Get rid of the quote and use let or begin to introduce a new block. Even better, use an actual function (see the very first performance tip).
This is a huge reduction in memory. From the documentation I understand that the point of views is to avoid copying the data, instead referencing it in-place. I’m curious to know why these views involve so much memory allocation - and why they don’t in Julia 1.5. Would you be able to enlighten?
A view is a lightweight reference to another array, so when you create a view you don’t have to copy the data in that array, but you still have to construct the view itself. In Julia versions before 1.5, the view itself was often allocated on the heap, so code using views would still show a large number of allocations, but each allocation would be very small (just a pointer to the original array and some extra information about the size). That’s what happened here. Compare f3 (no views) which had:
89530 allocations: 355.19 MiB
with f4 (using views) which had:
29844 allocations: 1.37 MiB
The number of allocations is only reduced by about 3X, but the total amount of allocated memory is reduced by 300X because we’re no longer copying the data for each slice of X. The average allocation size (1.37 MiB / 29844) is less than 50 bytes, which is tiny (just a few Int64s or pointers).

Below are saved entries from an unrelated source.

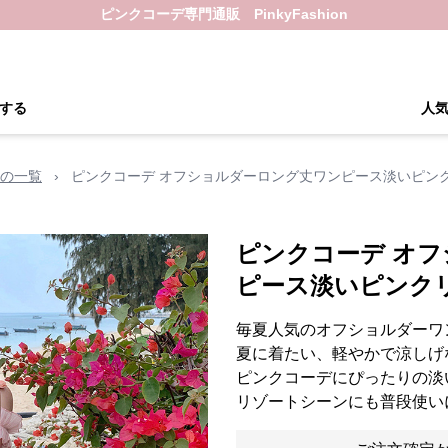
ピンクコーデ専門通販 PinkyFashion
する
人
の一覧
›
ピンクコーデ オフショルダーロング丈ワンピース淡いピン
ピンクコーデ オ
ピース淡いピンク
毎夏人気のオフショルダーワ
夏に着たい、軽やかで涼しげ
ピンクコーデにぴったりの淡
リゾートシーンにも普段使い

That makes sense since we’re allocating a large number of lightweight views.
The improvement in Julia 1.5 is that the view itself can now be constructed on the stack and therefore does not require memory allocation. The details are pretty low-level, but the relevant PR is here: https://github.com/JuliaLang/julia/pull/33886
Hi, I propose another version which is as fast as f4 and requires fewer allocations.
function f5(X, β, nonzero_indices)
v = zeros(size(X, 1))
@inbounds @simd for i in nonzero_indices
for j in 1:size(X,1)
v[j] += X[j,i] * β[i]
end
end
v
end
Below is the computing time with my computer:
@btime f4($X, $β, $nonzero_indices);
8.376 ms (29681 allocations: 1.36 MiB)
@btime f5($X, $β, $nonzero_indices);
8.288 ms (1 allocation: 4.06 KiB)